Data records

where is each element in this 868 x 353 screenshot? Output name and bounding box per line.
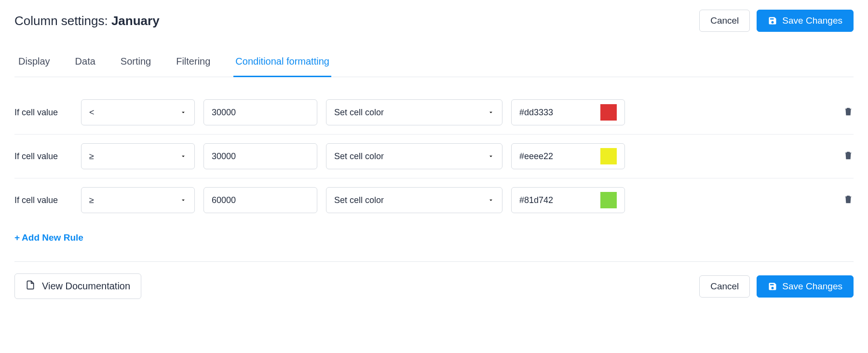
tab-filtering[interactable]: Filtering (174, 51, 212, 77)
header-action-row: Cancel Save Changes (699, 10, 854, 32)
tab-label: Data (75, 56, 95, 67)
document-icon (26, 280, 35, 293)
rule-label: If cell value (14, 195, 72, 205)
chevron-down-icon (488, 153, 494, 160)
trash-icon (843, 194, 854, 206)
color-hex: #81d742 (519, 195, 553, 205)
value-text: 30000 (212, 151, 236, 162)
tab-display[interactable]: Display (16, 51, 52, 77)
trash-icon (843, 150, 854, 163)
page-header: Column settings: January Cancel Save Cha… (14, 10, 854, 32)
tab-label: Filtering (176, 56, 210, 67)
delete-rule-button[interactable] (843, 194, 854, 206)
footer-action-row: Cancel Save Changes (699, 275, 854, 298)
operator-select[interactable]: ≥ (81, 187, 195, 213)
page-footer: View Documentation Cancel Save Changes (14, 261, 854, 299)
rule-label: If cell value (14, 151, 72, 162)
rule-row: If cell value < 30000 Set cell color #dd… (14, 91, 854, 135)
chevron-down-icon (180, 109, 187, 116)
value-text: 30000 (212, 108, 236, 118)
color-input[interactable]: #dd3333 (511, 99, 625, 125)
color-input[interactable]: #81d742 (511, 187, 625, 213)
tab-conditional-formatting[interactable]: Conditional formatting (233, 51, 331, 77)
action-value: Set cell color (334, 195, 384, 205)
rules-list: If cell value < 30000 Set cell color #dd… (14, 91, 854, 222)
tab-label: Display (18, 56, 50, 67)
rule-label: If cell value (14, 108, 72, 118)
chevron-down-icon (488, 109, 494, 116)
color-swatch (600, 192, 617, 208)
rule-row: If cell value ≥ 60000 Set cell color #81… (14, 178, 854, 222)
save-button[interactable]: Save Changes (757, 10, 854, 32)
cancel-button-label: Cancel (710, 15, 739, 26)
color-hex: #eeee22 (519, 151, 553, 162)
cancel-button-label: Cancel (710, 281, 739, 292)
view-documentation-button[interactable]: View Documentation (14, 273, 141, 299)
value-input[interactable]: 60000 (203, 187, 317, 213)
save-button[interactable]: Save Changes (757, 275, 854, 298)
save-icon (768, 282, 777, 291)
color-hex: #dd3333 (519, 108, 553, 118)
tab-label: Conditional formatting (235, 56, 329, 67)
page-title: Column settings: January (14, 14, 160, 28)
tabs-bar: Display Data Sorting Filtering Condition… (14, 51, 854, 77)
save-icon (768, 16, 777, 26)
operator-value: ≥ (89, 151, 94, 162)
column-name: January (111, 14, 160, 28)
action-select[interactable]: Set cell color (326, 143, 502, 169)
rule-row: If cell value ≥ 30000 Set cell color #ee… (14, 135, 854, 178)
save-button-label: Save Changes (782, 281, 842, 292)
delete-rule-button[interactable] (843, 150, 854, 163)
tab-label: Sorting (121, 56, 151, 67)
color-swatch (600, 148, 617, 164)
action-select[interactable]: Set cell color (326, 99, 502, 125)
operator-value: ≥ (89, 195, 94, 205)
operator-select[interactable]: < (81, 99, 195, 125)
cancel-button[interactable]: Cancel (699, 275, 750, 298)
operator-value: < (89, 108, 95, 118)
value-text: 60000 (212, 195, 236, 205)
cancel-button[interactable]: Cancel (699, 10, 750, 32)
plus-icon: + (14, 232, 20, 243)
color-input[interactable]: #eeee22 (511, 143, 625, 169)
action-value: Set cell color (334, 151, 384, 162)
add-rule-label: Add New Rule (22, 232, 83, 243)
trash-icon (843, 106, 854, 119)
add-rule-button[interactable]: + Add New Rule (14, 232, 83, 243)
save-button-label: Save Changes (782, 15, 842, 26)
chevron-down-icon (180, 153, 187, 160)
chevron-down-icon (488, 197, 494, 204)
color-swatch (600, 104, 617, 121)
delete-rule-button[interactable] (843, 106, 854, 119)
action-select[interactable]: Set cell color (326, 187, 502, 213)
operator-select[interactable]: ≥ (81, 143, 195, 169)
action-value: Set cell color (334, 108, 384, 118)
value-input[interactable]: 30000 (203, 143, 317, 169)
title-prefix: Column settings: (14, 14, 111, 28)
doc-button-label: View Documentation (42, 281, 130, 292)
chevron-down-icon (180, 197, 187, 204)
tab-data[interactable]: Data (73, 51, 97, 77)
value-input[interactable]: 30000 (203, 99, 317, 125)
tab-sorting[interactable]: Sorting (119, 51, 153, 77)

* [WORK INSTRUCTIONS]: Repeat every entry above exactly as written and omit any pictures it holds.

* [ANSWER BOX]:
where is each element in this 868 x 353 screenshot? Output name and bounding box per line.
tab-filtering[interactable]: Filtering (174, 51, 212, 77)
header-action-row: Cancel Save Changes (699, 10, 854, 32)
tab-label: Data (75, 56, 95, 67)
document-icon (26, 280, 35, 293)
rule-label: If cell value (14, 195, 72, 205)
chevron-down-icon (488, 153, 494, 160)
trash-icon (843, 194, 854, 206)
color-hex: #81d742 (519, 195, 553, 205)
value-text: 30000 (212, 151, 236, 162)
tab-display[interactable]: Display (16, 51, 52, 77)
trash-icon (843, 150, 854, 163)
page-header: Column settings: January Cancel Save Cha… (14, 10, 854, 32)
tab-label: Filtering (176, 56, 210, 67)
delete-rule-button[interactable] (843, 194, 854, 206)
footer-action-row: Cancel Save Changes (699, 275, 854, 298)
operator-select[interactable]: ≥ (81, 187, 195, 213)
page-footer: View Documentation Cancel Save Changes (14, 261, 854, 299)
rule-label: If cell value (14, 151, 72, 162)
rule-row: If cell value < 30000 Set cell color #dd… (14, 91, 854, 135)
chevron-down-icon (180, 109, 187, 116)
value-text: 30000 (212, 108, 236, 118)
color-input[interactable]: #dd3333 (511, 99, 625, 125)
color-input[interactable]: #81d742 (511, 187, 625, 213)
tab-conditional-formatting[interactable]: Conditional formatting (233, 51, 331, 77)
action-value: Set cell color (334, 195, 384, 205)
rules-list: If cell value < 30000 Set cell color #dd… (14, 91, 854, 222)
tab-label: Display (18, 56, 50, 67)
rule-label: If cell value (14, 108, 72, 118)
chevron-down-icon (488, 109, 494, 116)
color-swatch (600, 192, 617, 208)
rule-row: If cell value ≥ 60000 Set cell color #81… (14, 178, 854, 222)
save-button[interactable]: Save Changes (757, 10, 854, 32)
cancel-button-label: Cancel (710, 15, 739, 26)
color-hex: #eeee22 (519, 151, 553, 162)
cancel-button-label: Cancel (710, 281, 739, 292)
view-documentation-button[interactable]: View Documentation (14, 273, 141, 299)
value-input[interactable]: 60000 (203, 187, 317, 213)
save-button[interactable]: Save Changes (757, 275, 854, 298)
save-icon (768, 282, 777, 291)
color-hex: #dd3333 (519, 108, 553, 118)
tab-label: Conditional formatting (235, 56, 329, 67)
page-title: Column settings: January (14, 14, 160, 28)
tabs-bar: Display Data Sorting Filtering Condition… (14, 51, 854, 77)
save-icon (768, 16, 777, 26)
operator-value: ≥ (89, 151, 94, 162)
column-name: January (111, 14, 160, 28)
action-select[interactable]: Set cell color (326, 143, 502, 169)
rule-row: If cell value ≥ 30000 Set cell color #ee… (14, 135, 854, 178)
save-button-label: Save Changes (782, 281, 842, 292)
delete-rule-button[interactable] (843, 150, 854, 163)
tab-label: Sorting (121, 56, 151, 67)
color-swatch (600, 148, 617, 164)
action-select[interactable]: Set cell color (326, 99, 502, 125)
operator-value: ≥ (89, 195, 94, 205)
operator-select[interactable]: < (81, 99, 195, 125)
cancel-button[interactable]: Cancel (699, 275, 750, 298)
operator-value: < (89, 108, 95, 118)
value-text: 60000 (212, 195, 236, 205)
cancel-button[interactable]: Cancel (699, 10, 750, 32)
plus-icon: + (14, 232, 20, 243)
color-input[interactable]: #eeee22 (511, 143, 625, 169)
action-value: Set cell color (334, 151, 384, 162)
add-rule-label: Add New Rule (22, 232, 83, 243)
trash-icon (843, 106, 854, 119)
add-rule-button[interactable]: + Add New Rule (14, 232, 83, 243)
save-button-label: Save Changes (782, 15, 842, 26)
chevron-down-icon (180, 153, 187, 160)
chevron-down-icon (488, 197, 494, 204)
color-swatch (600, 104, 617, 121)
delete-rule-button[interactable] (843, 106, 854, 119)
action-select[interactable]: Set cell color (326, 187, 502, 213)
operator-select[interactable]: ≥ (81, 143, 195, 169)
action-value: Set cell color (334, 108, 384, 118)
value-input[interactable]: 30000 (203, 143, 317, 169)
title-prefix: Column settings: (14, 14, 111, 28)
doc-button-label: View Documentation (42, 281, 130, 292)
chevron-down-icon (180, 197, 187, 204)
tab-data[interactable]: Data (73, 51, 97, 77)
value-input[interactable]: 30000 (203, 99, 317, 125)
tab-sorting[interactable]: Sorting (119, 51, 153, 77)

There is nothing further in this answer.